In an event held on May 22 in collaboration with the Middle East Institute, the growing role of China in the Middle East was examined. The panelists had made the policy recommendations that US should not completely disengage or overreact to Chinese influence in a state of anxiety. Instead, the US should adopt a clearer approach to its political, economic, and security interests in the Middle East. Viewing US relations with its partners in the Middle East and Asia within the framework of great power competition with China may negatively impact the US approach and its interests.
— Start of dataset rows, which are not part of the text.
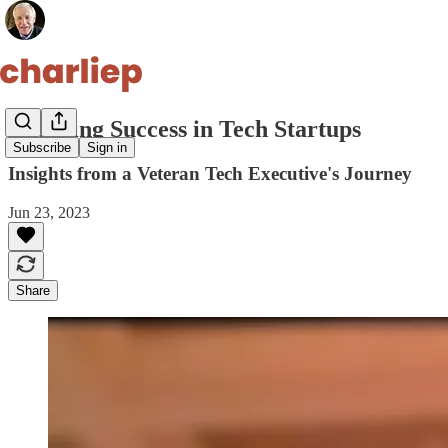
Decoding Success in Tech Startups
Subscribe
Sign in
Insights from a Veteran Tech Executive's Journey
Jun 23, 2023
Share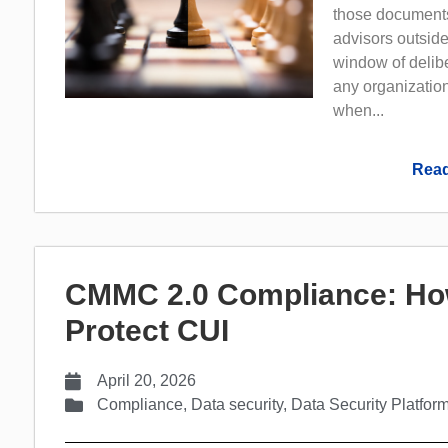
those documents
advisors outside
window of delib
any organization
when...
Read
CMMC 2.0 Compliance: Ho
Protect CUI
April 20, 2026
Compliance
,
Data security
,
Data Security Platfor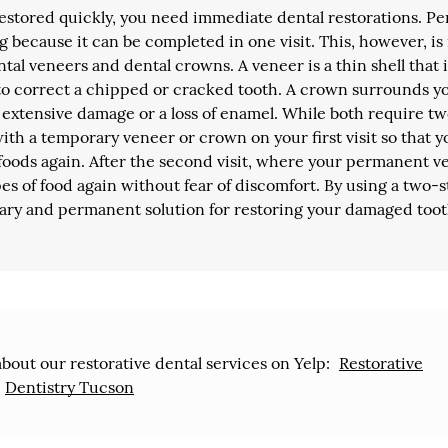
restored quickly, you need immediate dental restorations. P
g because it can be completed in one visit. This, however, is
ntal veneers and dental crowns. A veneer is a thin shell that 
 to correct a chipped or cracked tooth. A crown surrounds y
is extensive damage or a loss of enamel. While both require t
with a temporary veneer or crown on your first visit so that y
t foods again. After the second visit, where your permanent 
ypes of food again without fear of discomfort. By using a two-
ary and permanent solution for restoring your damaged toot
bout our restorative dental services on Yelp:
Restorative
Dentistry Tucson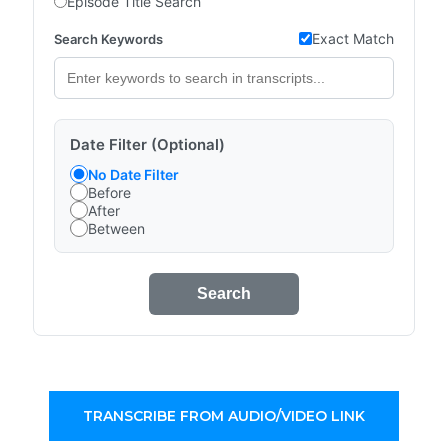
Episode Title Search
Exact Match
Search Keywords
Date Filter (Optional)
No Date Filter
Before
After
Between
Search
TRANSCRIBE FROM AUDIO/VIDEO LINK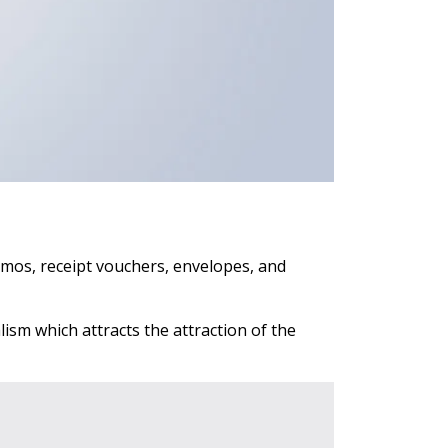
emos, receipt vouchers, envelopes, and
ism which attracts the attraction of the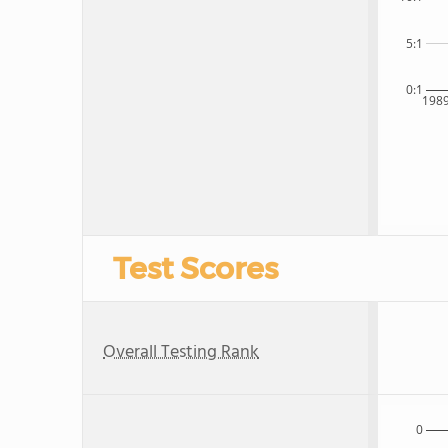
5:1
0:1
198
Test Scores
Overall Testing Rank
0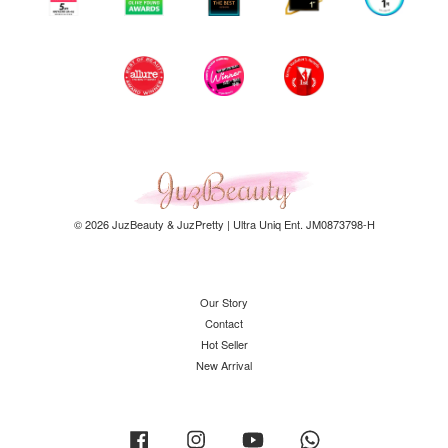
© 2026 JuzBeauty & JuzPretty | Ultra Uniq Ent. JM0873798-H
Our Story
Contact
Hot Seller
New Arrival
Facebook
Instagram
YouTube
Whatsapp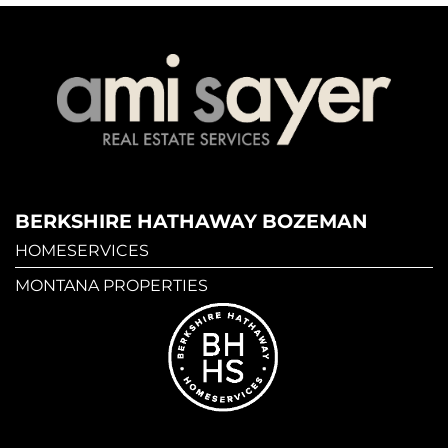
BERKSHIRE HATHAWAY BOZEMAN
HOMESERVICES
MONTANA PROPERTIES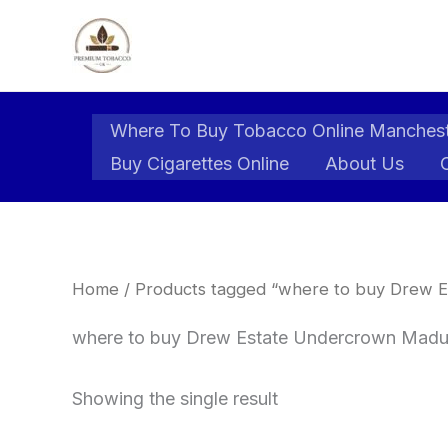
Skip
to
content
Where To Buy Tobacco Online Manches
Buy Cigarettes Online
About Us
Home
/ Products tagged “where to buy Drew E
where to buy Drew Estate Undercrown Madur
Showing the single result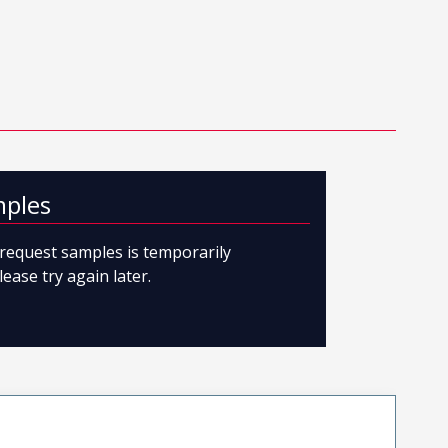
mples
o request samples is temporarily
lease try again later.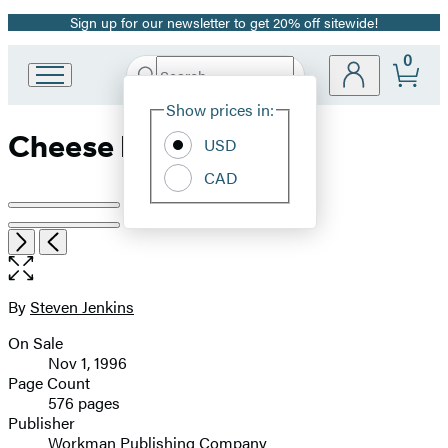
Sign up for our newsletter to get 20% off sitewide!
Promotion
0
Search
Go
Submit
Search
Site
to
Hachette
Show prices in:
Preferences
Hachette
Cheese Primer
Book
USD
Group
CAD
home
Product
image
Open
Next
Previous
the
pagination
full-
size
By
Steven Jenkins
Contributors
image
On Sale
Formats
Nov 1, 1996
and
Page Count
576 pages
Prices
Publisher
Workman Publishing Company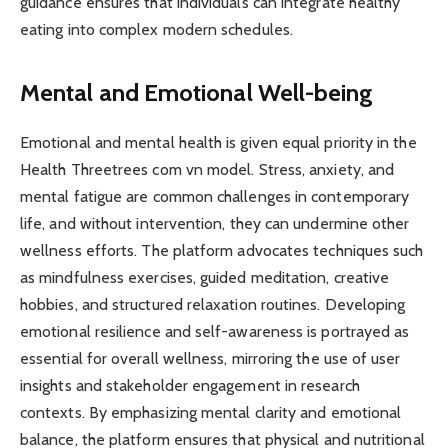
guidance ensures that individuals can integrate healthy
eating into complex modern schedules.
Mental and Emotional Well-being
Emotional and mental health is given equal priority in the
Health Threetrees com vn model. Stress, anxiety, and
mental fatigue are common challenges in contemporary
life, and without intervention, they can undermine other
wellness efforts. The platform advocates techniques such
as mindfulness exercises, guided meditation, creative
hobbies, and structured relaxation routines. Developing
emotional resilience and self-awareness is portrayed as
essential for overall wellness, mirroring the use of user
insights and stakeholder engagement in research
contexts. By emphasizing mental clarity and emotional
balance, the platform ensures that physical and nutritional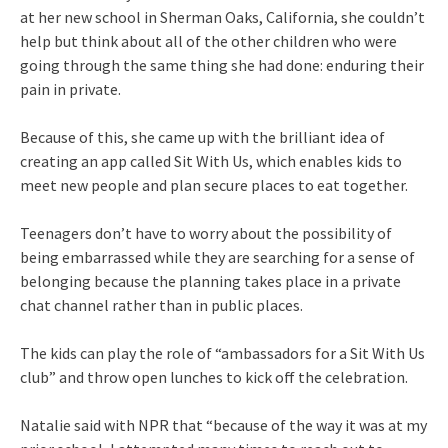
at her new school in Sherman Oaks, California, she couldn’t
help but think about all of the other children who were
going through the same thing she had done: enduring their
pain in private.
Because of this, she came up with the brilliant idea of
creating an app called Sit With Us, which enables kids to
meet new people and plan secure places to eat together.
Teenagers don’t have to worry about the possibility of
being embarrassed while they are searching for a sense of
belonging because the planning takes place in a private
chat channel rather than in public places.
The kids can play the role of “ambassadors for a Sit With Us
club” and throw open lunches to kick off the celebration.
Natalie said with NPR that “because of the way it was at my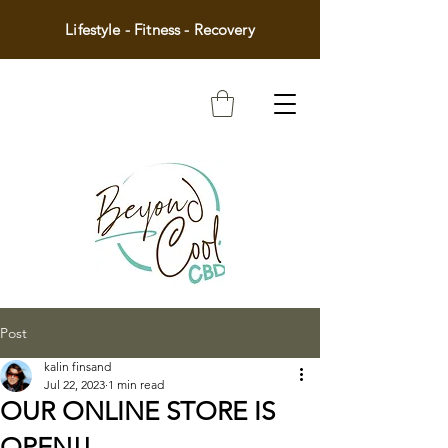
Lifestyle - Fitness - Recovery
Post
kalin finsand
Jul 22, 2023
1 min read
OUR ONLINE STORE IS
OPEN!!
Progressively alarmed by the fast-moving dynamics of the Middle East and growing Chinese involvement has meant that the US administration could not sit idly. President Biden has launched an aggressive diplomatic engagement with Saudi Arabia, the country being seen as acting ever more unpredictably. At the same time, the changing politics of Israel is also a complicating factor as Netanyahu loses interest with the two-state solution.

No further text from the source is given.